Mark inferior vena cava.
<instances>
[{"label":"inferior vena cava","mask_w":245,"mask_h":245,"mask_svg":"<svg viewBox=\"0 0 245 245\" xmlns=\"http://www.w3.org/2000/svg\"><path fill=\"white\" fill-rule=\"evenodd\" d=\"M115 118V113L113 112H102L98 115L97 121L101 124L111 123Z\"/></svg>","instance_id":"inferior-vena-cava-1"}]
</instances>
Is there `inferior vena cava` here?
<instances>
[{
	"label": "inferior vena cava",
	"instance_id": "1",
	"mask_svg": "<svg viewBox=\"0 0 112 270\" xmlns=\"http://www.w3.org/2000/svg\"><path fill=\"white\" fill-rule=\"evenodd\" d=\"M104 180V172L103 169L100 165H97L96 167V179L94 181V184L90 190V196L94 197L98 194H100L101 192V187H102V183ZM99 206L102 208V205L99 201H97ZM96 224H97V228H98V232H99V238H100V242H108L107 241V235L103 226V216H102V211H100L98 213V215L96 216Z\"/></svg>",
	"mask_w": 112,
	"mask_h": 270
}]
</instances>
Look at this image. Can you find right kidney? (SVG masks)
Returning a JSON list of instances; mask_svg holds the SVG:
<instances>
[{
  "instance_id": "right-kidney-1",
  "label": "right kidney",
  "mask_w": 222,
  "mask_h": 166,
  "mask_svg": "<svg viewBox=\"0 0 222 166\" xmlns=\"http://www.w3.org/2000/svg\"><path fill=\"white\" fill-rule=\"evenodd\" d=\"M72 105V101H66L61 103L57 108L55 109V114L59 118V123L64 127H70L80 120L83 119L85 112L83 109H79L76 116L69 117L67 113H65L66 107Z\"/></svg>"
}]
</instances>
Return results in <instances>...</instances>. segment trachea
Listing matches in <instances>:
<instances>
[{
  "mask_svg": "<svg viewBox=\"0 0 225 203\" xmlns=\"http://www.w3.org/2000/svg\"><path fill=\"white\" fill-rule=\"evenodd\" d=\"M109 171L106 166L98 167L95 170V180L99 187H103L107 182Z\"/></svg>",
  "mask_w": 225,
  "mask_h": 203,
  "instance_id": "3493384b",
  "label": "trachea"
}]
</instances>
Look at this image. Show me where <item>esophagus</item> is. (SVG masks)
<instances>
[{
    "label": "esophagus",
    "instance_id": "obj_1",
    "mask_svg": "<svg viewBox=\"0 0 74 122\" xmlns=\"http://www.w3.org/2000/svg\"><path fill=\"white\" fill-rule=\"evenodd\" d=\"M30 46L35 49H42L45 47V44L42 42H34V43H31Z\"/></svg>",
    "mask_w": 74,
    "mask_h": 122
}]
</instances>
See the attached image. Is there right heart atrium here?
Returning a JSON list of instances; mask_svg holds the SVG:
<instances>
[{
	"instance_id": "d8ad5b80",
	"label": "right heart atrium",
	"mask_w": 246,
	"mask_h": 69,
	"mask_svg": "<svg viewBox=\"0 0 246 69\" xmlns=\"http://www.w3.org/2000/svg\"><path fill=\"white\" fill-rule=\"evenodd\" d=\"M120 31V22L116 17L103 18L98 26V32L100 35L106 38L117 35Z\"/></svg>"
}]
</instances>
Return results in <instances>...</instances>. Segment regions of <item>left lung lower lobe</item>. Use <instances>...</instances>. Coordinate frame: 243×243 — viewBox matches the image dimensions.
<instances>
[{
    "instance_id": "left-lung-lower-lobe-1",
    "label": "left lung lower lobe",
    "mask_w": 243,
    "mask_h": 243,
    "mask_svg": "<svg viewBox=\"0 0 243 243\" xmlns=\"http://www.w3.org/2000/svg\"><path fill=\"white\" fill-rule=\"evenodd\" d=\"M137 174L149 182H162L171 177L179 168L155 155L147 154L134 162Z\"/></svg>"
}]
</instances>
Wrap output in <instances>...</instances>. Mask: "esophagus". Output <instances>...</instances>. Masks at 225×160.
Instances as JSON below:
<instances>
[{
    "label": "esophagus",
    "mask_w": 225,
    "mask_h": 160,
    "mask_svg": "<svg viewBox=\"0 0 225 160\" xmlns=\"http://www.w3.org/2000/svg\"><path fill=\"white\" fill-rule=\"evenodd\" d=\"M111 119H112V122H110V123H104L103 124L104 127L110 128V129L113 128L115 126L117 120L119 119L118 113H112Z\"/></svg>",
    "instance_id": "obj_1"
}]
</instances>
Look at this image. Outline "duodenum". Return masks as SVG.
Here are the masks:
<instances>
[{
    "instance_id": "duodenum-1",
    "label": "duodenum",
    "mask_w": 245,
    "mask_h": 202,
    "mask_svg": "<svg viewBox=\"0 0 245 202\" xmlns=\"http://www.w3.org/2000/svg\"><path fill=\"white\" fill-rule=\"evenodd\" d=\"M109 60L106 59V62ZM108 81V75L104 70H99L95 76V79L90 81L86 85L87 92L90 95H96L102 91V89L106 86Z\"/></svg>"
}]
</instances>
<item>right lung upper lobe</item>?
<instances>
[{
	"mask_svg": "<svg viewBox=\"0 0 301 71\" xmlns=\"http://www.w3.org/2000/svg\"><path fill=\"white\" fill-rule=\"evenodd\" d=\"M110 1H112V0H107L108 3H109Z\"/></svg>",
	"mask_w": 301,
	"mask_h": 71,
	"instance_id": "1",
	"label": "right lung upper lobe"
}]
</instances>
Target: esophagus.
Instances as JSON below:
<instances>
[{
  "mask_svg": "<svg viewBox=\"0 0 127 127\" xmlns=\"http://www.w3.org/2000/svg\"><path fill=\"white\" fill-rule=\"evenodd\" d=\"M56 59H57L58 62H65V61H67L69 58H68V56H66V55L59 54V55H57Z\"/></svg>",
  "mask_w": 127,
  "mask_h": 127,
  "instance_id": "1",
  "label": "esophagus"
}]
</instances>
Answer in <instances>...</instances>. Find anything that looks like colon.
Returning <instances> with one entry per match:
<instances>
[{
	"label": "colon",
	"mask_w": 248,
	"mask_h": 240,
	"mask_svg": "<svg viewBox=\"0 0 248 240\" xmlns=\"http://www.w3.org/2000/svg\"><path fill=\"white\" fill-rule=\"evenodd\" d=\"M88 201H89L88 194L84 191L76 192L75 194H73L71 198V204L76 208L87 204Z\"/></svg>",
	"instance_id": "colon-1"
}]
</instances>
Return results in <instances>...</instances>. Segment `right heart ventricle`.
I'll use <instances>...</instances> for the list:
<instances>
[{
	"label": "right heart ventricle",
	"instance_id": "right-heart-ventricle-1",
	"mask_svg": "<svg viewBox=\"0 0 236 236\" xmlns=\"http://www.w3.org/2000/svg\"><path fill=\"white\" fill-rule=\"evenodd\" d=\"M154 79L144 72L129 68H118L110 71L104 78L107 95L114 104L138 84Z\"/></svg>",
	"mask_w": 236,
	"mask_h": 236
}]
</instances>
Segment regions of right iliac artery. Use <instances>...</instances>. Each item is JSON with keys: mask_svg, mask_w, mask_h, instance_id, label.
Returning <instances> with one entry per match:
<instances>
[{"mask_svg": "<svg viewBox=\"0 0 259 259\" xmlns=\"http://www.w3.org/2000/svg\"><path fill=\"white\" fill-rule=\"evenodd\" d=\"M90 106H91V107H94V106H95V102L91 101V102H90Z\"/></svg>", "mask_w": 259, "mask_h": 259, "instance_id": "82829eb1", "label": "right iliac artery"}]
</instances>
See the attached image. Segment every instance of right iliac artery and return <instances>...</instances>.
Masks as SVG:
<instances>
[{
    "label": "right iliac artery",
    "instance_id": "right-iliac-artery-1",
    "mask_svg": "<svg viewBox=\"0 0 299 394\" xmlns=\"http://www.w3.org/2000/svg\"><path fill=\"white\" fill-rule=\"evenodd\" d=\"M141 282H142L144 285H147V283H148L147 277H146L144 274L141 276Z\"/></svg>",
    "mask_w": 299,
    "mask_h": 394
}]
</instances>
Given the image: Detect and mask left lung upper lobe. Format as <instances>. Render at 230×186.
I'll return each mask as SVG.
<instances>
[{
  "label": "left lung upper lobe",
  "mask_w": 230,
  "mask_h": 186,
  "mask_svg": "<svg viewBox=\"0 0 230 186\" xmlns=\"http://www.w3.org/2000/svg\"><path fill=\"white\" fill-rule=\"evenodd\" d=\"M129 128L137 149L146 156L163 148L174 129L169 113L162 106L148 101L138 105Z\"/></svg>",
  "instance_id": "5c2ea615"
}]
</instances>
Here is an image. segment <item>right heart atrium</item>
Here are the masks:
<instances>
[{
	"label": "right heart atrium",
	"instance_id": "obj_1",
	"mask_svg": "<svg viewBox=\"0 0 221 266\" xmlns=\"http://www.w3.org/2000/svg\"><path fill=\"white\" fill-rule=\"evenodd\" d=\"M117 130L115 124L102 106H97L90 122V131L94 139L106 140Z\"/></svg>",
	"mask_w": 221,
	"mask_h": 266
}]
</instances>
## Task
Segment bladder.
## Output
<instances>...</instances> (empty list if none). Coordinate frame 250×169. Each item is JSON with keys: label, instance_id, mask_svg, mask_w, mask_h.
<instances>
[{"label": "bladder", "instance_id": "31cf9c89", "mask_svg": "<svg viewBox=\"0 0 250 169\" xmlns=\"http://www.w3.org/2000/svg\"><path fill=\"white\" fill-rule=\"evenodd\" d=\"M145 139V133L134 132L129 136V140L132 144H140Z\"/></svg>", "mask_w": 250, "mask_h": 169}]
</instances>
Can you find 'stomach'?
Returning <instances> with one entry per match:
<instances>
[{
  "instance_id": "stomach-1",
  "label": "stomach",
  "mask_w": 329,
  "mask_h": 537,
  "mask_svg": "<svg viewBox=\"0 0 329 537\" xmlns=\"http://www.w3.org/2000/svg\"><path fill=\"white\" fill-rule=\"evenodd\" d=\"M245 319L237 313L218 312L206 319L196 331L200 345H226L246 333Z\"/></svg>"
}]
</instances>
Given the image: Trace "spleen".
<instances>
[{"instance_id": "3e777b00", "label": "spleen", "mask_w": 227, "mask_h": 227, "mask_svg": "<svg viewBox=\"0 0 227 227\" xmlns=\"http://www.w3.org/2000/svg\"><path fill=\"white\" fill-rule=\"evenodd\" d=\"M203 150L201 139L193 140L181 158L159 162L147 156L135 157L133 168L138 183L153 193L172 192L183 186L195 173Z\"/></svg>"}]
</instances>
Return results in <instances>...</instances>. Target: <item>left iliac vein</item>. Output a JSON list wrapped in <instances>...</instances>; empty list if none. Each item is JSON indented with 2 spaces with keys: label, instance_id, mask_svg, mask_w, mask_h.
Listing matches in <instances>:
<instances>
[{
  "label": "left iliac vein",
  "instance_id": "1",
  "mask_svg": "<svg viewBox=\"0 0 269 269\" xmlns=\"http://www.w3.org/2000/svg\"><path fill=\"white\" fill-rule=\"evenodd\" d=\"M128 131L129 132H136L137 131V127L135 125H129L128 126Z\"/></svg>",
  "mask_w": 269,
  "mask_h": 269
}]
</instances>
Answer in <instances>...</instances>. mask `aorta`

--

**What this task involves:** Write out exactly the lines from the one containing "Given the image: Trace" through the end of the data, both included. Add nothing else.

**Answer area:**
Given the image: Trace "spleen".
<instances>
[{"instance_id": "3e777b00", "label": "spleen", "mask_w": 227, "mask_h": 227, "mask_svg": "<svg viewBox=\"0 0 227 227\" xmlns=\"http://www.w3.org/2000/svg\"><path fill=\"white\" fill-rule=\"evenodd\" d=\"M203 150L201 139L193 140L181 158L159 162L147 156L135 157L133 168L138 183L153 193L172 192L183 186L195 173Z\"/></svg>"}]
</instances>
Return results in <instances>...</instances>. Target: <item>left iliac vein</item>. Output a JSON list wrapped in <instances>...</instances>; empty list if none. Each item is JSON indented with 2 spaces with keys: label, instance_id, mask_svg, mask_w, mask_h.
Listing matches in <instances>:
<instances>
[{
  "label": "left iliac vein",
  "instance_id": "1",
  "mask_svg": "<svg viewBox=\"0 0 269 269\" xmlns=\"http://www.w3.org/2000/svg\"><path fill=\"white\" fill-rule=\"evenodd\" d=\"M128 131L129 132H136L137 131V127L135 125H129L128 126Z\"/></svg>",
  "mask_w": 269,
  "mask_h": 269
}]
</instances>
Answer in <instances>...</instances>. mask `aorta`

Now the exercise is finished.